**What is needed**
Look for the line containing "Hilary Woods" and the line containing "Cidade Desportiva." in the entries below. Copy those two and all lines between them exactly, leaving out pictures.

Extracted page text data:
-- -- --
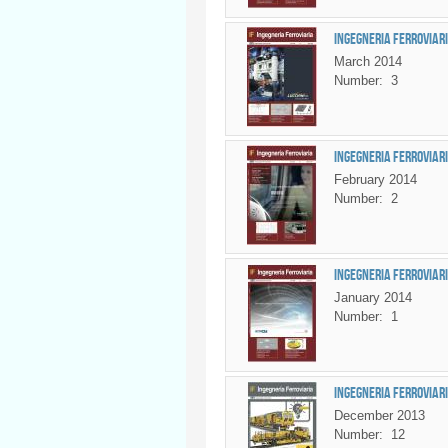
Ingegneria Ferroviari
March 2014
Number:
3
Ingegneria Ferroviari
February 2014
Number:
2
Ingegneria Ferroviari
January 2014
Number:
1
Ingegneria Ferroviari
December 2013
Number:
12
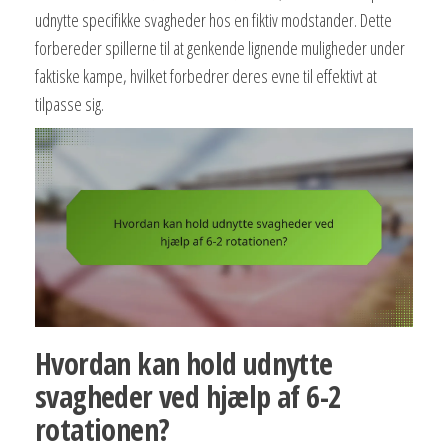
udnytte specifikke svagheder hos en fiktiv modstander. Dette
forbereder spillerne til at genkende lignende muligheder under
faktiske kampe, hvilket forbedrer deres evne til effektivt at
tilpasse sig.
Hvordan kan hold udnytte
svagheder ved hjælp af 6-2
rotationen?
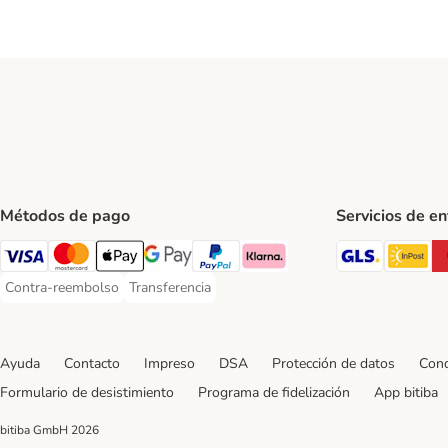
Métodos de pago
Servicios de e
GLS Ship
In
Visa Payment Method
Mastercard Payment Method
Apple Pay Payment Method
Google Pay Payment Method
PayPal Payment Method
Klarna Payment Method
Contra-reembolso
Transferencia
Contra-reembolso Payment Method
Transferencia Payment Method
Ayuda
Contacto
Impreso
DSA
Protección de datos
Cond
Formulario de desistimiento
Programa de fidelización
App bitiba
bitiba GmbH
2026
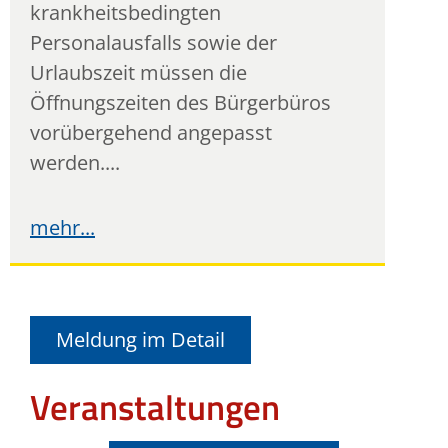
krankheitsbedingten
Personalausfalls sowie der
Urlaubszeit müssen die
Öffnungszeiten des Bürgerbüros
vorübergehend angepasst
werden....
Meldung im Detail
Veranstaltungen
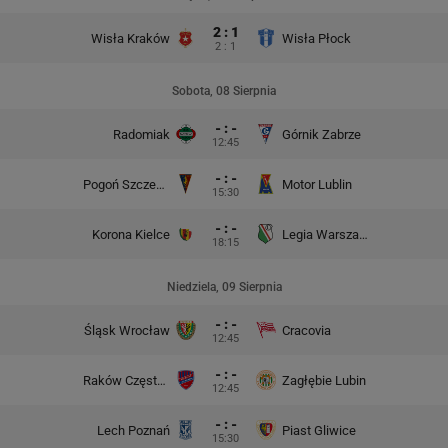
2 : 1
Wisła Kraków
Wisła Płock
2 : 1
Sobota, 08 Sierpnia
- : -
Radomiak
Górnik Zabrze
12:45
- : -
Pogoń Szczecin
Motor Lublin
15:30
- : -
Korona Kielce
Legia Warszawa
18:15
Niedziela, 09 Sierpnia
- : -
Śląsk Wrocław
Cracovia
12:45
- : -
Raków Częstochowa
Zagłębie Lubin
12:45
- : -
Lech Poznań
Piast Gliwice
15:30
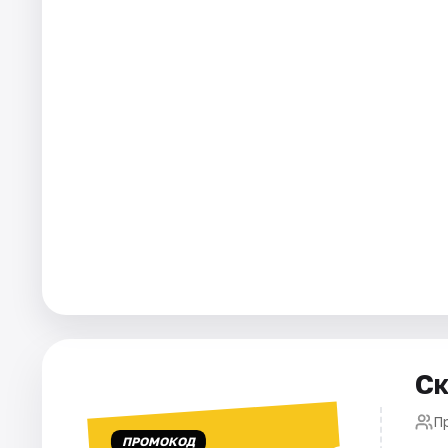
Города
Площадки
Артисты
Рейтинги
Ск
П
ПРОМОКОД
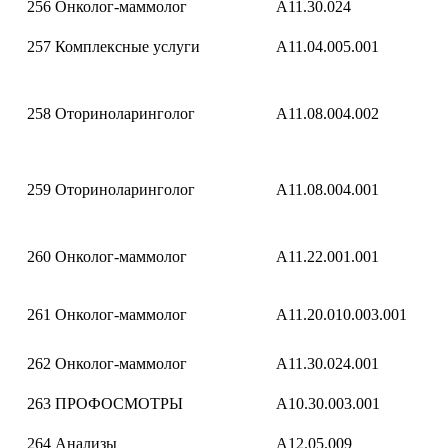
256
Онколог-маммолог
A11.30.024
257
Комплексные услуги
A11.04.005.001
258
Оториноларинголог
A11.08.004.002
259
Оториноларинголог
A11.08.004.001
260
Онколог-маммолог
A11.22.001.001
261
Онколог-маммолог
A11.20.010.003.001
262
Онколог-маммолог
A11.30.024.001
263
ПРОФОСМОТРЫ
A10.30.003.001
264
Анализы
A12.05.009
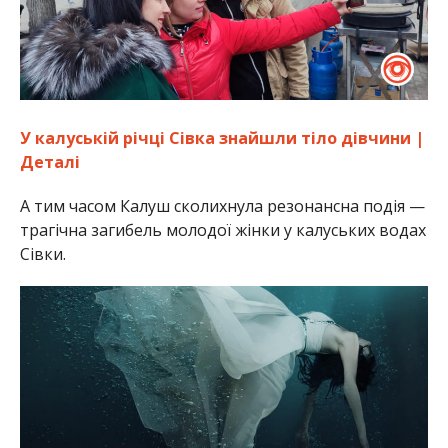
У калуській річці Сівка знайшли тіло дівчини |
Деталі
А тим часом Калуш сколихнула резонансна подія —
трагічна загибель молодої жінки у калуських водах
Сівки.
-- -- --
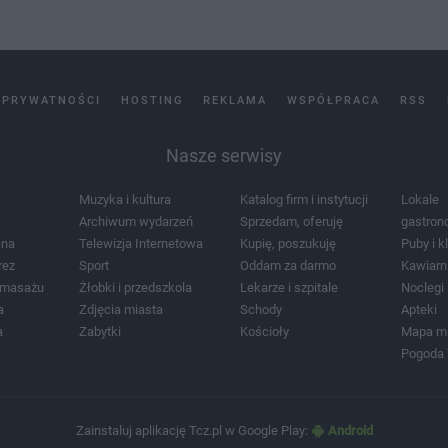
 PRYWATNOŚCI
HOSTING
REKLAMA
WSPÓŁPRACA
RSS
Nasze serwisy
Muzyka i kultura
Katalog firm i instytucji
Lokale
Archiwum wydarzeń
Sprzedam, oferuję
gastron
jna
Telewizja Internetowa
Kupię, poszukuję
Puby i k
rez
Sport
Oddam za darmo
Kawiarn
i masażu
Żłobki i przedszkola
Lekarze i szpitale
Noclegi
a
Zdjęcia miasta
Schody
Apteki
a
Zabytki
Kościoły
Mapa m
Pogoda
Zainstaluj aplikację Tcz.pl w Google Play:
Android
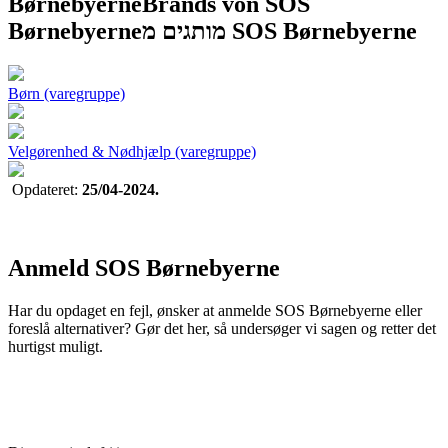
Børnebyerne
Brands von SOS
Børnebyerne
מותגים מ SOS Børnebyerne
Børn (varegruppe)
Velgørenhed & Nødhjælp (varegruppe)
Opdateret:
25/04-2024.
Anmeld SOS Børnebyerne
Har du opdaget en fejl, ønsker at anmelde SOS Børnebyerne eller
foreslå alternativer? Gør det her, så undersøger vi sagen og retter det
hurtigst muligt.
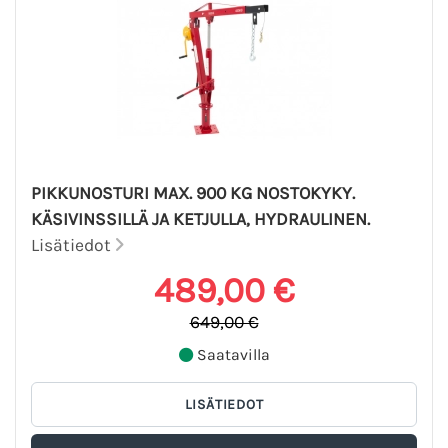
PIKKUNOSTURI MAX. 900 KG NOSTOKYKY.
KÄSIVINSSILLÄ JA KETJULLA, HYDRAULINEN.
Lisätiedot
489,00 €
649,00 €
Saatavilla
-- -- --
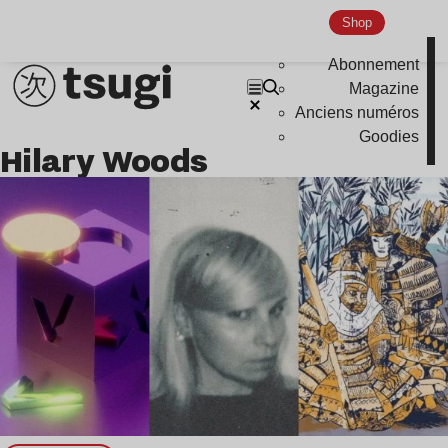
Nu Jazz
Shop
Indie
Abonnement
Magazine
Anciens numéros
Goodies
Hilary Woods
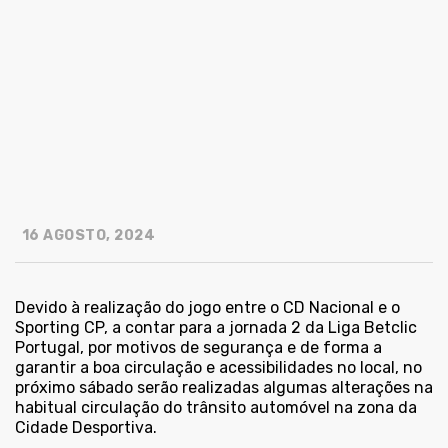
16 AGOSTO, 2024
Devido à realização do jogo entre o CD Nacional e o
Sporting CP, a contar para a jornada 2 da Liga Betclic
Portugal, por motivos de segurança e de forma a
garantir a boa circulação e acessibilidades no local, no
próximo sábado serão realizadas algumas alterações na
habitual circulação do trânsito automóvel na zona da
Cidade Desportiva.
-- -- --
**Reply to the task**
Hilary Woods
16 AGOSTO, 2024
Devido à realização do jogo entre o CD Nacional e o
Sporting CP, a contar para a jornada 2 da Liga Betclic
Portugal, por motivos de segurança e de forma a
garantir a boa circulação e acessibilidades no local, no
próximo sábado serão realizadas algumas alterações na
habitual circulação do trânsito automóvel na zona da
Cidade Desportiva.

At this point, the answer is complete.